**Supplied information:**
######

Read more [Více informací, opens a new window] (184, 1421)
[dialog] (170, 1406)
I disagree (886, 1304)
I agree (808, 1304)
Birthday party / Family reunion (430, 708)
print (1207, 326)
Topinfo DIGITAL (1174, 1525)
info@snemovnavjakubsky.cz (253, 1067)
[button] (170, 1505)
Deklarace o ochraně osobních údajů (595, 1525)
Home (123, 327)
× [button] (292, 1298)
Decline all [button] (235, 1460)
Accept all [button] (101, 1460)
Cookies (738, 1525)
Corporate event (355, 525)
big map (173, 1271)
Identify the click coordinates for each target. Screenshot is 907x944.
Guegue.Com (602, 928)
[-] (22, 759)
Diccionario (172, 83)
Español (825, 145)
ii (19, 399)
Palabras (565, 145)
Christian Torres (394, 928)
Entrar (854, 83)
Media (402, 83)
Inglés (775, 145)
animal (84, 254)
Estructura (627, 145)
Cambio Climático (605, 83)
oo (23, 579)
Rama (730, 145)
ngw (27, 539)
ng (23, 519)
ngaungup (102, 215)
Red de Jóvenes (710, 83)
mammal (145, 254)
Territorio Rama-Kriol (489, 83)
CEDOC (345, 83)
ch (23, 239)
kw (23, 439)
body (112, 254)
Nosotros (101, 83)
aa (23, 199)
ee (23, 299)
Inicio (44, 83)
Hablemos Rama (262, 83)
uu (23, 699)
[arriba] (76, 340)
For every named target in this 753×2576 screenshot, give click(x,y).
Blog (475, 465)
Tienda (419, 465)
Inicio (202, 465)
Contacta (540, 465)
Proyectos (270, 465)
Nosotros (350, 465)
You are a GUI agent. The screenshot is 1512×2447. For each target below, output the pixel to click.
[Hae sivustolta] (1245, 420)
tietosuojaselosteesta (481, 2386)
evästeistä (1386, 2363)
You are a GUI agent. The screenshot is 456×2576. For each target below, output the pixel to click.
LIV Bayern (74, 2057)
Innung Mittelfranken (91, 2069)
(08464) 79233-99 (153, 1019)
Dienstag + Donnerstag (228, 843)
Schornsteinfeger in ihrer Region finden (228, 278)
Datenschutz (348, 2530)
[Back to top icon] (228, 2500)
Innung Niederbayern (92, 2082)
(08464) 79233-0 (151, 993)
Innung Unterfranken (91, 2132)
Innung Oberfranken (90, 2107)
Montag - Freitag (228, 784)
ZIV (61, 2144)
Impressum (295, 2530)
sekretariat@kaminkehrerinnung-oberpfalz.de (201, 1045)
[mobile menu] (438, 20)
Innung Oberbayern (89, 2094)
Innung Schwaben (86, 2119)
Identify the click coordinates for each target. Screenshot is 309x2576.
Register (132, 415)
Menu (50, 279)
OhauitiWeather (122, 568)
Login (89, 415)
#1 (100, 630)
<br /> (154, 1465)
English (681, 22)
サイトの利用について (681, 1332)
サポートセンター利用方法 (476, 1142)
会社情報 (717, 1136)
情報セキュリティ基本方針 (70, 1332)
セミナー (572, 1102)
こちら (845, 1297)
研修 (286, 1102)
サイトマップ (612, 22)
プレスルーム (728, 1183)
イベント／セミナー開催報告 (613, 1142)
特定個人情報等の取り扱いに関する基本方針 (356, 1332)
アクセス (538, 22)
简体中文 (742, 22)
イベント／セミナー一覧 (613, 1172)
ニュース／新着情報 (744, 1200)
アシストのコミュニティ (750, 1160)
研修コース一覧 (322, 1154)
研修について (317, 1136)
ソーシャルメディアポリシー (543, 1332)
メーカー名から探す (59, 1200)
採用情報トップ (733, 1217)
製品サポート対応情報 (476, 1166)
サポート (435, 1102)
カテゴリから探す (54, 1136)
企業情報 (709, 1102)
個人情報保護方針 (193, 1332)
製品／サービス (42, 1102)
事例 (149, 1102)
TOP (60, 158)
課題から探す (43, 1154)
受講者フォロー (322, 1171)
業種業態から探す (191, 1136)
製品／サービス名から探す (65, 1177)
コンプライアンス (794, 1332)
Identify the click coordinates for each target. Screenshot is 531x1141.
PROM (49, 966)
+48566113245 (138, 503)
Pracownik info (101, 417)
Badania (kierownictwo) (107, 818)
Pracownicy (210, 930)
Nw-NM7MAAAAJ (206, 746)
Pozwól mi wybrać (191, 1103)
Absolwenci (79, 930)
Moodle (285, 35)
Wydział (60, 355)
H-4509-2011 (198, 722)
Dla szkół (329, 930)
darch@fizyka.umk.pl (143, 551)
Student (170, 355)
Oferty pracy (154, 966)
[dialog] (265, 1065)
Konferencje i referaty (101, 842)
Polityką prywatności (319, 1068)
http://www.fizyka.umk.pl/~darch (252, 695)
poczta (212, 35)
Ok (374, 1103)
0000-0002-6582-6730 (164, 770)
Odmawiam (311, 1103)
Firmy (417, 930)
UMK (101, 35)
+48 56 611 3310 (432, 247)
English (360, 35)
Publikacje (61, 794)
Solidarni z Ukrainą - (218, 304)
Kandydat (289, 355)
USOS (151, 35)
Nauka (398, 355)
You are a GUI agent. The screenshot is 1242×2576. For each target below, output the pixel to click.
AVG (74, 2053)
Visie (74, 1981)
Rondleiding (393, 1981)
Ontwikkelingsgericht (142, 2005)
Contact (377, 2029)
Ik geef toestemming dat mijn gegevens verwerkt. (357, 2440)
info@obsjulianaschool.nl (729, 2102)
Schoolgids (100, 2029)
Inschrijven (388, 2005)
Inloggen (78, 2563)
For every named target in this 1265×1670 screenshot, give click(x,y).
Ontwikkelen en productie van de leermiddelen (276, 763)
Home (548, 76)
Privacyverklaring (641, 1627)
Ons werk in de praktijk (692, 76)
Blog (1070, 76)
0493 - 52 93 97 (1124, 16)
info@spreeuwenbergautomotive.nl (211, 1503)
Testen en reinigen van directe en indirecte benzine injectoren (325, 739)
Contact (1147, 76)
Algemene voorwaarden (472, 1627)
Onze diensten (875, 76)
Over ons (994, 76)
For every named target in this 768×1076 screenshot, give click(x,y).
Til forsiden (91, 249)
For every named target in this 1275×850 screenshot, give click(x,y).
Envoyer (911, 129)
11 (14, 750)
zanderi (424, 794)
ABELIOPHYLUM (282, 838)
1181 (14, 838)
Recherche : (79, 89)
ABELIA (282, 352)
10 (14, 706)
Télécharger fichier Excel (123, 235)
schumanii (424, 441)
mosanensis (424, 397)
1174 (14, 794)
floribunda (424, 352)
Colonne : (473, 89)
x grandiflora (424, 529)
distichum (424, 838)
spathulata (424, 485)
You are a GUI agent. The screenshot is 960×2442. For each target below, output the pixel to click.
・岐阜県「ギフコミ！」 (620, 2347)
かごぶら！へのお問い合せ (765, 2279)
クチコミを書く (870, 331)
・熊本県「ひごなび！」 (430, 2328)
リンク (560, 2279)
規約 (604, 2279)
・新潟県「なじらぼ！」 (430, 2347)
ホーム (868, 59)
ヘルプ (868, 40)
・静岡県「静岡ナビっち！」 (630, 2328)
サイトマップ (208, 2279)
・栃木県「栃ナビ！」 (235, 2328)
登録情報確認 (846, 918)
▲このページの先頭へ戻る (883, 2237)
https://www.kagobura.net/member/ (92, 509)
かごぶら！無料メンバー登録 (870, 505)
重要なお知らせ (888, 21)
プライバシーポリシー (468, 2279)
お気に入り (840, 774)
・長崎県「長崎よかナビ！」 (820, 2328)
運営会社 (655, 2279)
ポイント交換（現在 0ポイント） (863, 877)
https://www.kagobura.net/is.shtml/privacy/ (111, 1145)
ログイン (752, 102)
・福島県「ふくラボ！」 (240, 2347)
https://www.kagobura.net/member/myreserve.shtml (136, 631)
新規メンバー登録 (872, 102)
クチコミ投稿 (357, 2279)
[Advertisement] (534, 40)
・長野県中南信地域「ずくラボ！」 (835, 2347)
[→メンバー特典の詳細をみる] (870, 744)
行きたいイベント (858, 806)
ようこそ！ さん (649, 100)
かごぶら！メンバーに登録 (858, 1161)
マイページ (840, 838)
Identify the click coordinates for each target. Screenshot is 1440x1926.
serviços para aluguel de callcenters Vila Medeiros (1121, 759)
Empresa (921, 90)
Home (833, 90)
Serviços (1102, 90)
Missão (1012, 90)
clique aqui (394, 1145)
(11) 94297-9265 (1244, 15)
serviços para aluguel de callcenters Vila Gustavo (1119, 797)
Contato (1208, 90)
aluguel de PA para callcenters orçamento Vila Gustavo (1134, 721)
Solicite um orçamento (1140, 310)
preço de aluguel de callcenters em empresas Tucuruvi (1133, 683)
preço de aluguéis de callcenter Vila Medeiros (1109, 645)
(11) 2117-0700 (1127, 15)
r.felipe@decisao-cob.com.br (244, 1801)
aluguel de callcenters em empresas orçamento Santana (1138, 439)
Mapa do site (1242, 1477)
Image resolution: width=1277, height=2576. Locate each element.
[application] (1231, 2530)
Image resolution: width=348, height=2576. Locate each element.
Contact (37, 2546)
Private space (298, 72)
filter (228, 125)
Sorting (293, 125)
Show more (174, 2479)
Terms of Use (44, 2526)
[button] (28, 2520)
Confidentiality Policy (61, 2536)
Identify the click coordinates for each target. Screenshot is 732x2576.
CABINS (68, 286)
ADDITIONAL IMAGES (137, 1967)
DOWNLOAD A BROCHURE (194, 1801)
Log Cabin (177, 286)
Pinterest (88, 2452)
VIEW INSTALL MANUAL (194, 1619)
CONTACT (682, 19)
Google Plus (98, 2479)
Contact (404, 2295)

######

**Required work:**
For the material above, reproduce exactly the lines from the line with "新規メンバー登録 (872, 102)" to the line with "Screenshot is 1440x1926.", inclusive, and exclude all others.

**Result for this exercise:**
新規メンバー登録 (872, 102)
クチコミ投稿 (357, 2279)
[Advertisement] (534, 40)
・長野県中南信地域「ずくラボ！」 (835, 2347)
[→メンバー特典の詳細をみる] (870, 744)
行きたいイベント (858, 806)
ようこそ！ さん (649, 100)
かごぶら！メンバーに登録 (858, 1161)
マイページ (840, 838)
Identify the click coordinates for each target. Screenshot is 1440x1926.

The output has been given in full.